What's the Hardest Part of Building a B2B SaaS Product Nobody Talks About Honestly?

"I'll go first: getting users to actually log in after they sign up nearly broke me. What's the real struggle you're facing that the startup community pretends doesn't exist?"

Why it works

Leading with vulnerability and inviting reciprocity drives comment volume. Founders crave honest conversations, and this question creates a safe space for it. High comment threads signal relevance to LinkedIn's algorithm and expand your organic reach.

#6

We Almost Ran Out of Runway at Month 8 — Here's What We Did Next

"Eight months in, we had 47 days of cash left and one enterprise deal that kept slipping. I'm sharing exactly what happened — and why we're still here."

Why it works

Survival stories with specific timelines are irresistible. This kind of radical transparency is rare on LinkedIn and rewards you with outsized trust. It attracts investors who appreciate founders who can navigate adversity and customers who want to back a founder they believe in.

#7

Why 'Build It and They Will Come' Is the Most Dangerous Advice in SaaS

"Distribution beats product. I know that sounds wrong. But after watching dozens of brilliant SaaS products fail quietly, I'm convinced most founders have their priorities backwards."

Why it works

This insight reframes a core assumption many early-stage founders hold. It positions you as someone who's learned from the market — not just theory — and attracts engagement from founders who either strongly agree or want to challenge you, both of which expand your reach.

#8

7 Questions Every SaaS Founder Should Ask Before Signing Their First Enterprise Deal

"Our first enterprise deal nearly killed our startup. Not because the deal was bad — because we had no idea what we were agreeing to. Here's what I'd ask now."

Why it works

Actionable listicles with a strong story hook outperform pure how-to content. This post targets a high-stakes moment for B2B SaaS founders, making it highly shareable among founder communities and useful enough to save — boosting long-term visibility.

#9

Are You Building for the Customer You Have or the Customer You Want?

"Most early-stage SaaS founders I talk to are building for a dream customer who doesn't exist yet — while ignoring the ones already paying them. Are you doing this too?"

Why it works

This question triggers self-reflection and a binary response pattern — founders either recognize themselves in it or want to push back. Both drive comments. It also positions you as someone attuned to the real strategic traps in early-stage SaaS growth.

#10

Cold Outbound Is Dead for SaaS Startups. Personal Brand Is Your New Sales Team.

"I killed our cold email sequence six months ago. Our pipeline actually grew. Here's why building on LinkedIn replaced an entire sales motion for us."

Why it works

This directly challenges a sales tactic most early-stage founders still rely on, making it provocative and highly shareable. It also subtly demonstrates Remarkly's core value proposition — that LinkedIn presence drives real B2B pipeline — without sounding like an ad.
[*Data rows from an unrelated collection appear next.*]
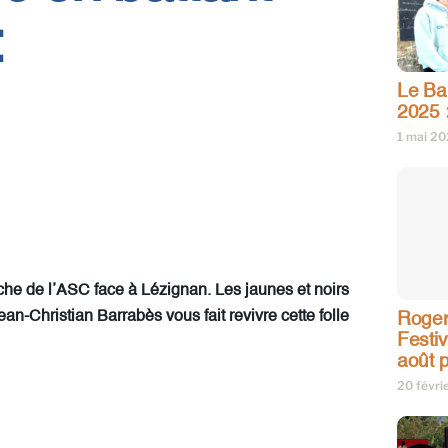
:
Le Bar
2025 
1 mai 2
nche de l’ASC face à Lézignan. Les jaunes et noirs
an-Christian Barrabès vous fait revivre cette folle
Roger
Festi
août p
20 févri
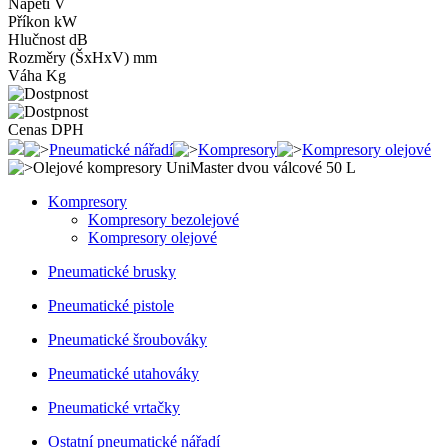
Napětí
V
Příkon
kW
Hlučnost
dB
Rozměry (ŠxHxV)
mm
Váha
Kg
Cena
s DPH
Pneumatické nářadí
Kompresory
Kompresory olejové
Olejové kompresory UniMaster dvou válcové 50 L
Kompresory
Kompresory bezolejové
Kompresory olejové
Pneumatické brusky
Pneumatické pistole
Pneumatické šroubováky
Pneumatické utahováky
Pneumatické vrtačky
Ostatní pneumatické nářadí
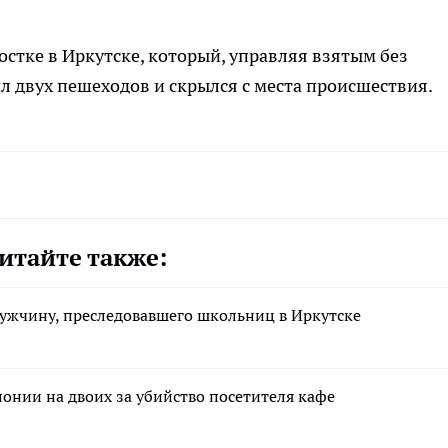
остке в Иркутске, который, управляя взятым без
 двух пешеходов и скрылся с места происшествия.
итайте также:
ужчину, преследовавшего школьниц в Иркутске
лонии на двоих за убийство посетителя кафе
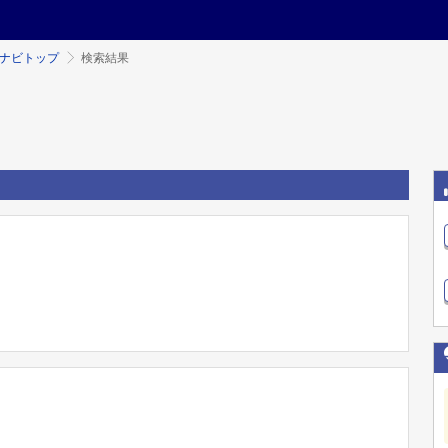
ミナビトップ
検索結果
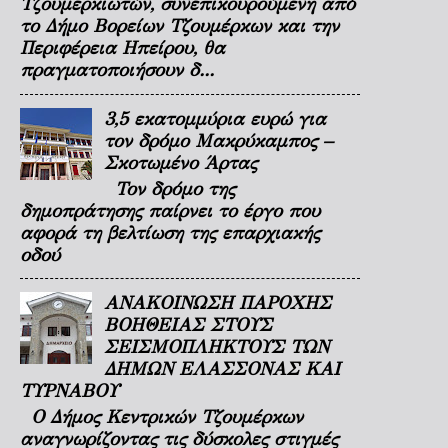
Τζουμερκιωτών, συνεπικουρούμενη από
το Δήμο Βορείων Τζουμέρκων και την
Περιφέρεια Ηπείρου, θα
πραγματοποιήσουν δ...
3,5 εκατομμύρια ευρώ για
τον δρόμο Μακρύκαμπος –
Σκοτωμένο Άρτας
Τον δρόμο της
δημοπράτησης παίρνει το έργο που
αφορά τη βελτίωση της επαρχιακής
οδού
ΑΝΑΚΟΙΝΩΣΗ ΠΑΡΟΧΗΣ
ΒΟΗΘΕΙΑΣ ΣΤΟΥΣ
ΣΕΙΣΜΟΠΛΗΚΤΟΥΣ ΤΩΝ
ΔΗΜΩΝ ΕΛΑΣΣΟΝΑΣ ΚΑΙ
ΤΥΡΝΑΒΟΥ
Ο Δήμος Κεντρικών Τζουμέρκων
αναγνωρίζοντας τις δύσκολες στιγμές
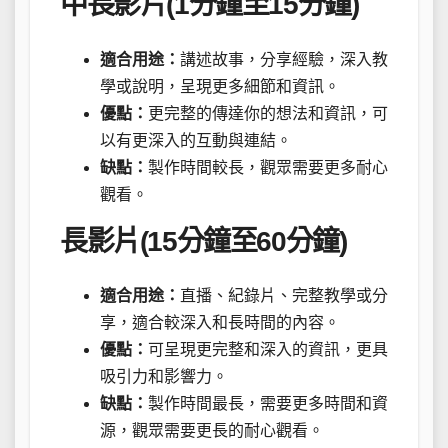
中長影片(1分鐘至15分鐘)
適合用途：
講述故事，分享經驗，深入教
學或說明，呈現更多細節和資訊。
優點：
更完整的傳達你的想法和資訊，可
以有更深入的互動與連結。
缺點：
製作時間較長，觀眾需要更多耐心
觀看。
長影片(15分鐘至60分鐘)
適合用途：
直播、紀錄片、完整教學或分
享，適合較深入和長時間的內容。
優點：
可呈現更完整和深入的資訊，更具
吸引力和影響力。
缺點：
製作時間最長，需要更多時間和資
源，觀眾需要更長的耐心觀看。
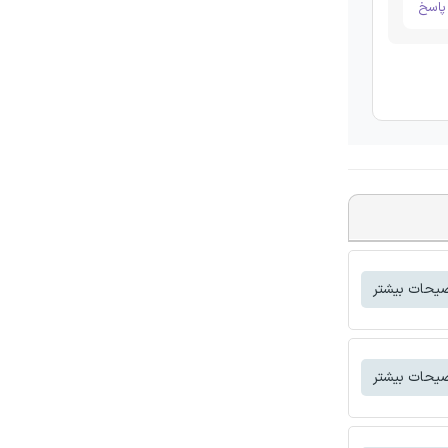
اسخ
یحات بیشتر
یحات بیشتر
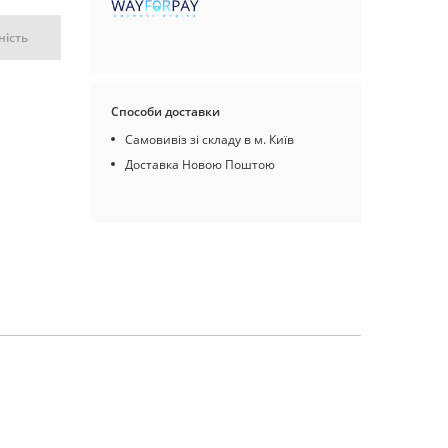
ність
Способи доставки
Самовивіз зі складу в м. Київ
Доставка Новою Поштою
Engagement Tips for Executive Coaches

Comment within the first 30 minutes of posting to trigger LinkedIn's algorithm — your comment signals activity and pushes the post to more feeds. Use Remarkly to have a sharp, relevant comment ready before you even hit publish.

Don't just post and disappear. Reply to every comment in the first hour with a specific, thoughtful response — not just 'thanks.' This doubles your comment count and tells LinkedIn the content is worth distributing further.
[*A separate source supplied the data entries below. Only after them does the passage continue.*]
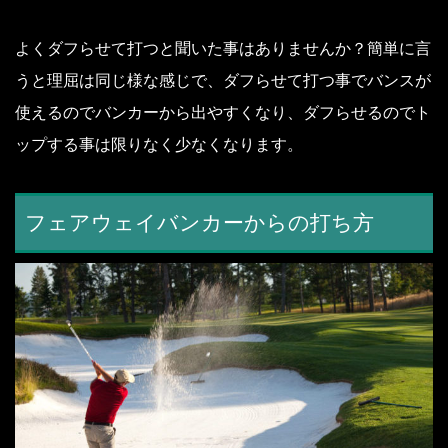
よくダフらせて打つと聞いた事はありませんか？
簡単に言
うと理屈は同じ様な感じで、ダフらせて打つ事でバンスが
使えるのでバンカーから出やすくなり、ダフらせるのでト
ップする事は限りなく少なくなります。
フェアウェイバンカーからの打ち方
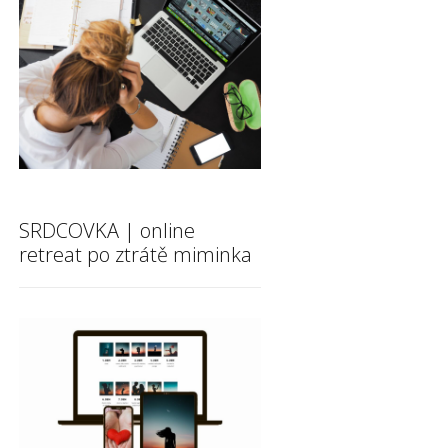
SRDCOVKA | online
retreat po ztrátě miminka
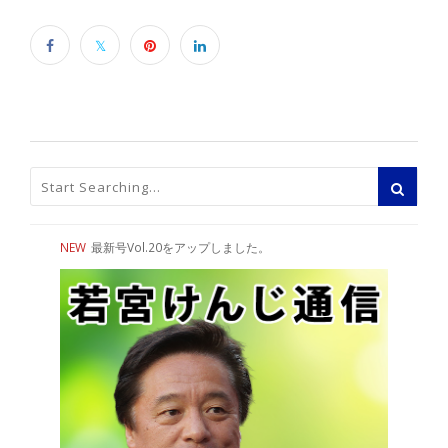
NEW
最新号Vol.20をアップしました。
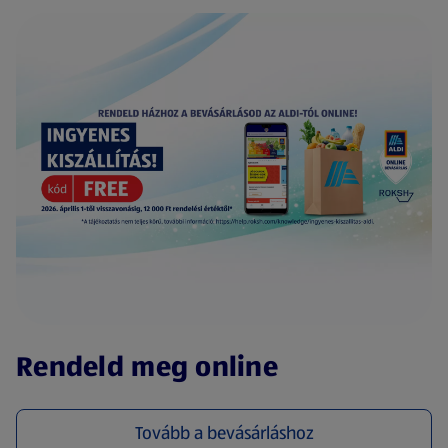
(új oldalon nyílik meg)
Rendeld meg online
Tovább a bevásárláshoz
(új oldalon nyílik meg)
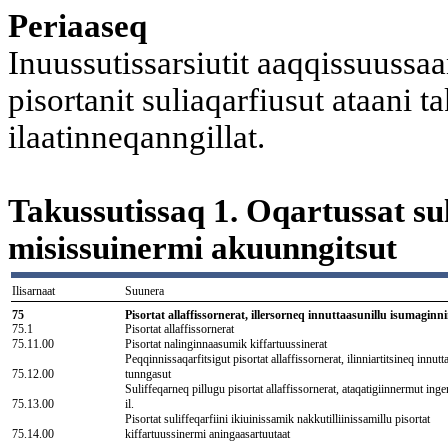
Periaaseq
Inuussutissarsiutit aaqqissuussaa
pisortanit suliaqarfiusut ataani t
ilaatinneqanngillat.
Takussutissaq 1. Oqartussat suli
misissuinermi akuunngitsut
Ilisarnaat
Suunera
75
Pisortat allaffissornerat, illersorneq innuttaasunillu isumaginn
75.1
Pisortat allaffissornerat
75.11.00
Pisortat nalinginnaasumik kiffartuussinerat
Peqqinnissaqarfitsigut pisortat allaffissornerat, ilinniartitsineq innut
75.12.00
tunngasut
Suliffeqarneq pillugu pisortat allaffissornerat, ataqatigiinnermut ingerla
75.13.00
il.
Pisortat suliffeqarfiini ikiuinissamik nakkutilliinissamillu pisortat
75.14.00
kiffartuussinermi aningaasartuutaat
Tag one or two people in your post only when genuinely relevant — a fellow founder who inspired the lesson, or a customer who lived the story with you. Forced tags hurt credibility; earned tags multiply reach.

End every post with a direct, single question. Not two questions, not a vague 'thoughts?' — one specific question that gives people an easy on-ramp to comment. Friction kills engagement, specificity drives it.

Use Remarkly to engage on high-traffic startup and SaaS posts before you publish your own. Being visible in active comment threads primes your network to engage when your content drops — it's the warm-up your posts need.